I brani rimossi erano definiti “deepfake musicali”, cioè contenuti prodotti con algoritmi capaci di imitare voce, timbro e caratteristiche stilistiche di artisti reali. Queste tracce venivano pubblicate sulle principali piattaforme di streaming, spesso attribuendo falsamente la paternità a cantanti celebri o suggerendo collaborazioni inesistenti. Il fenomeno è stato favorito dalla crescente accessibilità dei modelli di generazione audio, che permettono di produrre rapidamente canzoni credibili senza l’intervento diretto degli artisti originali.

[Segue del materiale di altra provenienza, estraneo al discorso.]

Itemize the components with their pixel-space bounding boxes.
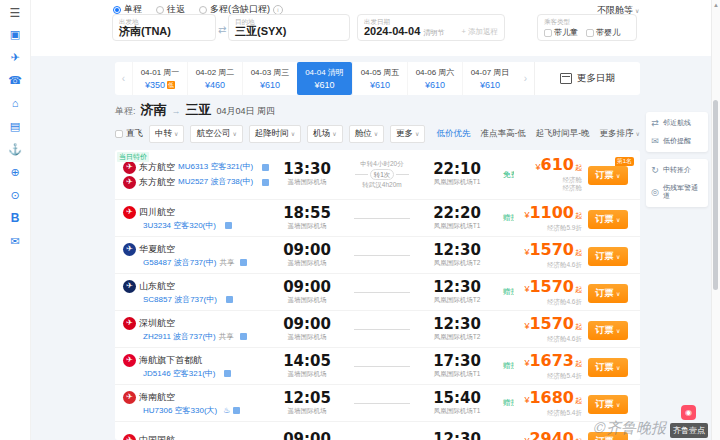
add-app-icon[interactable]: ⊕	[6, 164, 24, 181]
price-column: ¥1570起 经济舱4.6折	[514, 279, 582, 306]
arrival-column: 12:30	[421, 432, 493, 440]
book-button[interactable]: 订票 ∨	[588, 247, 628, 266]
flight-detail-icon[interactable]	[240, 259, 247, 266]
flight-detail-icon[interactable]	[262, 164, 269, 171]
airline-line: ✈ 海南航空	[123, 391, 271, 404]
sort-option[interactable]: 低价优先	[436, 128, 470, 140]
filter-dropdown[interactable]: 起降时间	[249, 125, 301, 143]
book-button[interactable]: 订票 ∨	[588, 284, 628, 303]
airline-line: ✈ 东方航空 MU6313 空客321(中)	[123, 161, 271, 174]
flight-detail-icon[interactable]	[233, 407, 240, 414]
airline-name: 四川航空	[139, 207, 175, 218]
orders-app-icon[interactable]: ▤	[6, 118, 24, 135]
watermark-script-text: ©齐鲁晚报	[591, 419, 666, 438]
filter-dropdown[interactable]: 更多	[390, 125, 425, 143]
airline-line: ✈ 山东航空	[123, 280, 271, 293]
radio-icon[interactable]	[156, 6, 164, 14]
cabin-class-dropdown[interactable]: 不限舱等	[597, 4, 639, 17]
departure-city-value: 济南(TNA)	[119, 25, 209, 38]
right-panel-icon: ↻	[650, 166, 660, 174]
date-tab[interactable]: 04-01 周一 ¥350低	[132, 62, 187, 95]
next-dates-arrow[interactable]: ›	[517, 62, 534, 95]
departure-column: 09:00 遥墙国际机场	[271, 243, 343, 268]
departure-column: 09:00 遥墙国际机场	[271, 280, 343, 305]
direct-flight-filter[interactable]: 直飞	[115, 128, 143, 140]
book-button[interactable]: 订票 ∨	[588, 395, 628, 414]
calendar-icon	[560, 73, 572, 84]
compass-app-icon[interactable]: ⊙	[6, 187, 24, 204]
passenger-option[interactable]: 带婴儿	[586, 27, 620, 38]
right-panel-icon: ⇄	[650, 119, 660, 127]
date-tab[interactable]: 04-04 清明 ¥610	[297, 62, 352, 95]
flight-detail-icon[interactable]	[240, 333, 247, 340]
cabin-info: 经济舱5.4折	[514, 372, 582, 380]
message-app-icon[interactable]: ✉	[6, 233, 24, 250]
service-app-icon[interactable]: ☎	[6, 72, 24, 89]
book-button[interactable]: 订票 ∨	[588, 358, 628, 377]
departure-city-field[interactable]: 出发地 济南(TNA)	[112, 14, 216, 41]
airline-column: ✈ 深圳航空 ✈ ZH2911 波音737(中) 共享	[123, 317, 271, 342]
info-icon[interactable]: i	[273, 5, 283, 15]
news-app-icon[interactable]: ▣	[6, 26, 24, 43]
arrival-column: 22:20 凤凰国际机场T1	[421, 206, 493, 231]
sort-option[interactable]: 更多排序	[600, 128, 640, 140]
flight-app-icon[interactable]: ✈	[6, 49, 24, 66]
b-app-icon[interactable]: B	[6, 210, 24, 227]
arrival-city-value: 三亚(SYX)	[235, 25, 343, 38]
flight-detail-icon[interactable]	[224, 370, 231, 377]
airline-line: ✈ SC8857 波音737(中)	[140, 295, 271, 305]
flight-number: 3U3234 空客320(中)	[143, 221, 216, 231]
passenger-option[interactable]: 带儿童	[544, 27, 578, 38]
flight-detail-icon[interactable]	[262, 179, 269, 186]
filter-dropdown[interactable]: 舱位	[349, 125, 384, 143]
filter-dropdown[interactable]: 航空公司	[190, 125, 242, 143]
departure-airport: 遥墙国际机场	[271, 259, 343, 268]
checkbox-icon[interactable]	[586, 29, 594, 37]
sort-option[interactable]: 准点率高-低	[480, 128, 525, 140]
date-tab[interactable]: 04-07 周日 ¥610	[462, 62, 517, 95]
hotel-app-icon[interactable]: ⌂	[6, 95, 24, 112]
date-tab[interactable]: 04-03 周三 ¥610	[242, 62, 297, 95]
menu-icon[interactable]: ☰	[8, 6, 22, 20]
flight-number: SC8857 波音737(中)	[143, 295, 217, 305]
checkbox-icon[interactable]	[115, 130, 123, 138]
radio-icon[interactable]	[199, 6, 207, 14]
departure-date-field[interactable]: 出发日期 2024-04-04清明节 + 添加返程	[357, 14, 505, 41]
date-tab[interactable]: 04-02 周二 ¥460	[187, 62, 242, 95]
right-panel-item[interactable]: ⇄ 邻近航线	[650, 114, 704, 132]
flight-detail-icon[interactable]	[225, 222, 232, 229]
book-button[interactable]: 订票 ∨	[588, 210, 628, 229]
more-dates-button[interactable]: 更多日期	[534, 62, 640, 95]
date-tab[interactable]: 04-06 周六 ¥610	[407, 62, 462, 95]
price: ¥610起	[514, 157, 582, 176]
app-icon-list: ▣✈☎⌂▤⚓⊕⊙B✉	[0, 26, 30, 250]
checkbox-icon[interactable]	[544, 29, 552, 37]
sort-bar: 低价优先准点率高-低起飞时间早-晚更多排序	[436, 128, 640, 140]
date-tab-price: ¥610	[370, 80, 390, 90]
flight-row: ✈ 海航旗下首都航 ✈ JD5146 空客321(中) 14:05 遥墙国际机场…	[115, 348, 640, 385]
cruise-app-icon[interactable]: ⚓	[6, 141, 24, 158]
right-panel-item[interactable]: ✉ 低价提醒	[650, 132, 704, 150]
arrival-city-field[interactable]: 目的地 三亚(SYX)	[228, 14, 350, 41]
chevron-down-icon: ∨	[616, 254, 620, 260]
special-price-tag: 当日特价	[117, 152, 149, 162]
add-return-link[interactable]: + 添加返程	[462, 27, 498, 37]
radio-icon[interactable]	[113, 6, 121, 14]
page-scrollbar[interactable]: ▲	[711, 0, 720, 440]
scrollbar-up-arrow[interactable]: ▲	[712, 2, 720, 8]
date-tab[interactable]: 04-05 周五 ¥610	[352, 62, 407, 95]
flight-detail-icon[interactable]	[226, 296, 233, 303]
right-panel-item[interactable]: ◎ 伤残军警通道	[650, 179, 704, 205]
book-button[interactable]: 订票 ∨	[588, 166, 628, 185]
right-panel-item[interactable]: ↻ 中转推介	[650, 161, 704, 179]
filter-dropdown[interactable]: 机场	[307, 125, 342, 143]
filter-dropdown[interactable]: 中转	[149, 125, 184, 143]
swap-cities-icon[interactable]: ⇄	[218, 24, 226, 35]
meal-icon: ♨	[223, 406, 230, 416]
sort-option[interactable]: 起飞时间早-晚	[536, 128, 590, 140]
scrollbar-thumb[interactable]	[713, 100, 718, 290]
results-area: ‹ 04-01 周一 ¥350低 04-02 周二 ¥460 04-03 周三 …	[30, 56, 712, 440]
prev-dates-arrow[interactable]: ‹	[115, 62, 132, 95]
book-button[interactable]: 订票 ∨	[588, 321, 628, 340]
departure-time: 09:00	[271, 432, 343, 440]
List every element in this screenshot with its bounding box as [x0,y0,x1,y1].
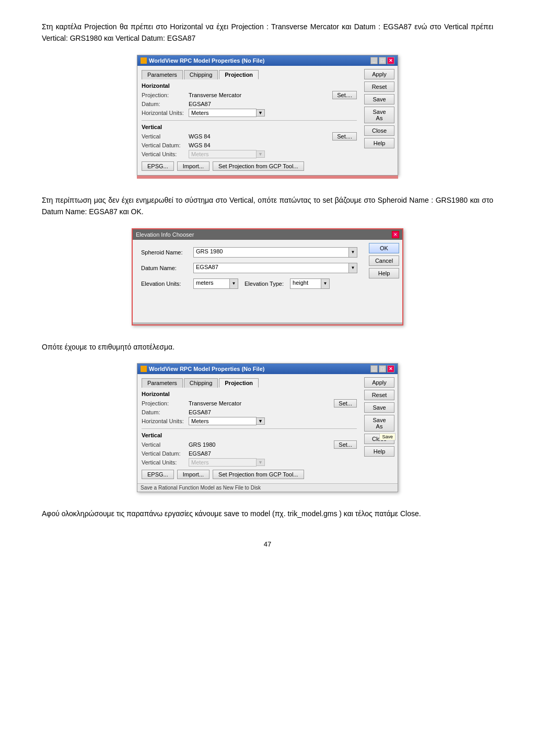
elev-units-select-wrap: meters ▼ [193,278,238,289]
set-proj-btn[interactable]: Set Projection from GCP Tool... [213,161,304,171]
d2-vert-datum-label: Vertical Datum: [142,450,189,457]
elev-ok-btn[interactable]: OK [369,243,399,253]
elev-cancel-btn[interactable]: Cancel [369,255,399,266]
help-btn[interactable]: Help [364,138,394,148]
elev-units-select[interactable]: meters [193,278,230,289]
dialog1-minimize-btn[interactable]: _ [370,57,378,64]
dialog1-close-btn[interactable]: ✕ [387,57,394,64]
d2-apply-btn[interactable]: Apply [364,377,394,388]
intro-paragraph: Στη καρτέλα Projection θα πρέπει στο Hor… [42,21,493,44]
d2-save-btn[interactable]: Save [364,402,394,413]
dialog1-main: Parameters Chipping Projection Horizonta… [137,66,361,175]
d2-import-btn[interactable]: Import... [177,470,210,479]
vert-datum-row: Vertical Datum: WGS 84 [142,142,357,148]
dialog2-titlebar: WorldView RPC Model Properties (No File)… [137,364,398,374]
d2-horiz-units-select-wrap: Meters ▼ [189,417,265,425]
d2-vert-units-select: Meters [189,458,257,467]
vertical-set-btn[interactable]: Set.... [332,132,357,141]
elev-units-label: Elevation Units: [141,281,193,287]
elev-extra-space [133,301,402,322]
elev-datum-select-wrap: EGSA87 ▼ [193,263,357,273]
elev-type-select[interactable]: height [290,278,321,289]
dialog2-title-left: WorldView RPC Model Properties (No File) [141,366,264,372]
vert-datum-label: Vertical Datum: [142,142,189,148]
elev-bottom-bar [133,322,402,324]
projection-set-btn[interactable]: Set.... [332,91,357,99]
epsg-btn[interactable]: EPSG... [142,161,174,171]
page-number: 47 [42,540,493,548]
d2-reset-btn[interactable]: Reset [364,390,394,400]
vertical-name-row: Vertical WGS 84 Set.... [142,132,357,141]
dialog2-maximize-btn[interactable]: □ [379,365,386,373]
close-btn[interactable]: Close [364,125,394,136]
d2-vertical-name-label: Vertical [142,441,189,448]
d2-horiz-units-select[interactable]: Meters [189,417,257,425]
reset-btn[interactable]: Reset [364,82,394,92]
dialog1-maximize-btn[interactable]: □ [379,57,386,64]
dialog2-icon [141,366,147,372]
elev-datum-label: Datum Name: [141,265,193,271]
spheroid-select-wrap: GRS 1980 ▼ [193,247,357,258]
d2-horiz-units-row: Horizontal Units: Meters ▼ [142,417,357,425]
elev-datum-arrow[interactable]: ▼ [349,263,357,273]
vertical-name-value: WGS 84 [189,133,332,139]
elev-dialog-wrapper: Elevation Info Chooser ✕ Spheroid Name: … [42,228,493,325]
dialog2-wrapper: WorldView RPC Model Properties (No File)… [42,363,493,492]
dialog2-minimize-btn[interactable]: _ [370,365,378,373]
d2-tab-projection[interactable]: Projection [219,378,259,388]
d2-set-proj-btn[interactable]: Set Projection from GCP Tool... [213,470,304,479]
dialog1-sidebar: Apply Reset Save Save As Close Help [361,66,398,175]
d2-horiz-units-label: Horizontal Units: [142,418,189,424]
elev-type-label: Elevation Type: [245,281,284,287]
dialog2: WorldView RPC Model Properties (No File)… [137,363,398,492]
elev-units-arrow[interactable]: ▼ [230,278,238,289]
dialog1: WorldView RPC Model Properties (No File)… [137,55,398,176]
horiz-units-arrow[interactable]: ▼ [257,109,265,117]
dialog2-status-bar: Save a Rational Function Model as New Fi… [137,483,398,492]
save-as-btn[interactable]: Save As [364,107,394,123]
dialog2-controls: _ □ ✕ [370,365,394,373]
dialog2-outer: WorldView RPC Model Properties (No File)… [137,363,398,492]
elev-type-arrow[interactable]: ▼ [321,278,330,289]
spheroid-arrow[interactable]: ▼ [349,247,357,258]
horiz-units-select[interactable]: Meters [189,109,257,117]
d2-vertical-section: Vertical [142,432,357,438]
projection-value: Transverse Mercator [189,92,332,98]
elev-datum-select[interactable]: EGSA87 [193,263,349,273]
apply-btn[interactable]: Apply [364,69,394,79]
tab-chipping[interactable]: Chipping [184,70,218,79]
d2-datum-row: Datum: EGSA87 [142,409,357,415]
dialog2-main: Parameters Chipping Projection Horizonta… [137,374,361,483]
elev-type-select-wrap: height ▼ [290,278,330,289]
spheroid-select[interactable]: GRS 1980 [193,247,349,258]
projection-row: Projection: Transverse Mercator Set.... [142,91,357,99]
d2-horiz-units-arrow[interactable]: ▼ [257,417,265,425]
d2-vertical-set-btn[interactable]: Set... [334,440,357,449]
elev-help-btn[interactable]: Help [369,268,399,278]
d2-epsg-btn[interactable]: EPSG... [142,470,174,479]
elev-body: Spheroid Name: GRS 1980 ▼ Datum Name: EG… [133,240,402,301]
horiz-units-row: Horizontal Units: Meters ▼ [142,109,357,117]
tab-projection[interactable]: Projection [219,70,259,79]
d2-help-btn[interactable]: Help [364,446,394,457]
dialog1-wrapper: WorldView RPC Model Properties (No File)… [42,55,493,179]
dialog1-tabs: Parameters Chipping Projection [142,70,357,79]
vert-units-row: Vertical Units: Meters ▼ [142,150,357,158]
import-btn[interactable]: Import... [177,161,210,171]
d2-tab-parameters[interactable]: Parameters [142,378,183,388]
elev-close-btn[interactable]: ✕ [392,231,399,238]
d2-datum-value: EGSA87 [189,409,357,415]
tab-parameters[interactable]: Parameters [142,70,183,79]
d2-vert-units-select-wrap: Meters ▼ [189,458,265,467]
d2-save-as-btn[interactable]: Save As [364,415,394,432]
d2-projection-set-btn[interactable]: Set... [334,399,357,408]
horiz-units-label: Horizontal Units: [142,110,189,116]
dialog1-titlebar: WorldView RPC Model Properties (No File)… [137,55,398,66]
elev-titlebar-controls: ✕ [392,231,399,238]
elev-dialog: Elevation Info Chooser ✕ Spheroid Name: … [132,228,403,325]
final-paragraph: Αφού ολοκληρώσουμε τις παραπάνω εργασίες… [42,508,493,519]
save-btn[interactable]: Save [364,94,394,104]
d2-tab-chipping[interactable]: Chipping [184,378,218,388]
elev-main: Spheroid Name: GRS 1980 ▼ Datum Name: EG… [133,240,366,301]
dialog2-close-btn[interactable]: ✕ [387,365,394,373]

La decisione di Sony Music è stata motivata non solo dalla tutela dei diritti d’autore, ma anche dalla protezione della reputazione degli artisti. Secondo l’azienda, i deepfake musicali possono danneggiare campagne di lancio, alterare l’immagine pubblica dei cantanti e interferire con le strategie promozionali. Inoltre, questi contenuti possono generare ricavi attraverso lo streaming, sottraendo potenzialmente introiti alle produzioni ufficiali.
Un elemento particolarmente rilevante riguarda la scala del fenomeno. Le oltre 135 mila tracce individuate rappresentano solo una parte dei contenuti generati con AI presenti online. L’aumento rapido della produzione automatica è legato alla disponibilità di strumenti sempre più semplici e accessibili, che consentono a chiunque di creare musica simulando artisti noti. Questo scenario rende complesso il controllo dei contenuti e richiede nuove strategie di monitoraggio da parte delle etichette discografiche.
L’operazione ha evidenziato anche il ruolo delle piattaforme di streaming, che si trovano a gestire una quantità crescente di contenuti generati automaticamente. La rimozione dei brani è stata effettuata su servizi come Spotify e Apple Music, ma l’identificazione dei deepfake rimane una sfida tecnica. Le piattaforme stanno valutando l’introduzione di sistemi di etichettatura per segnalare i contenuti generati con AI, ma non esiste ancora uno standard condiviso.